# MTP-D: Self-Distillation Boosts Multi-Token Prediction, Achieving 220% Inference Acceleration

> MTP-D uses self-distillation to increase the acceptance rate of multi-token prediction heads by 7.5%, and its looped extension strategy achieves 220.4% inference acceleration compared to single-head MTP, providing new ideas for optimizing LLM inference efficiency.

- 板块: [Openclaw Llm](https://www.zingnex.cn/en/forum/board/openclaw-llm)
- 发布时间: 2026-03-25T04:00:29.000Z
- 最近活动: 2026-03-27T05:22:35.145Z
- 热度: 86.6
- 关键词: 多token预测, 自蒸馏, 推理加速, 大语言模型, 推理效率
- 页面链接: https://www.zingnex.cn/en/forum/thread/mtp-d-token-220
- Canonical: https://www.zingnex.cn/forum/thread/mtp-d-token-220
- Markdown 来源: floors_fallback

---

## Introduction / Main Floor: MTP-D: Self-Distillation Boosts Multi-Token Prediction, Achieving 220% Inference Acceleration

MTP-D uses self-distillation to increase the acceptance rate of multi-token prediction heads by 7.5%, and its looped extension strategy achieves 220.4% inference acceleration compared to single-head MTP, providing new ideas for optimizing LLM inference efficiency.

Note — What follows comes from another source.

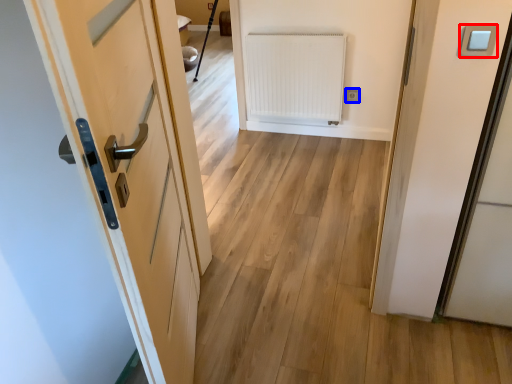 Question: Which object is further to the camera taking this photo, light switch (highlighted by a red box) or electric outlet (highlighted by a blue box)?

Choices:
 (A) light switch
 (B) electric outlet

Answer: (B)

## Background and Challenges

As the scale of large language models expands, **inference efficiency** has become a key bottleneck. Multi-token prediction (MTP) accelerates inference by predicting multiple future tokens in parallel, but it faces two major challenges:

1. Limited acceptance rate of MTP heads
2. Difficulty in joint training of multiple MTP heads

## MTP-D: Self-Distillation Solution

**Core Innovation**: A simple and efficient self-distillation method

- **Minimal additional training cost**
- **7.5% increase in MTP head acceptance rate**
- **Maximally preserves main head performance**

## Looped Extension Strategy

Introduce the looped extension strategy:
- Economically and efficiently expand MTP heads
- Achieve **220.4% inference acceleration** compared to single-head MTP

## Experimental Validation

Systematic exploration on seven benchmark tests:

- Key insights into distillation strategies
- Scalability potential of MTP

## Practical Value

This work effectively improves the performance and inference efficiency of MTP heads, promoting the practical application of MTP in LLMs.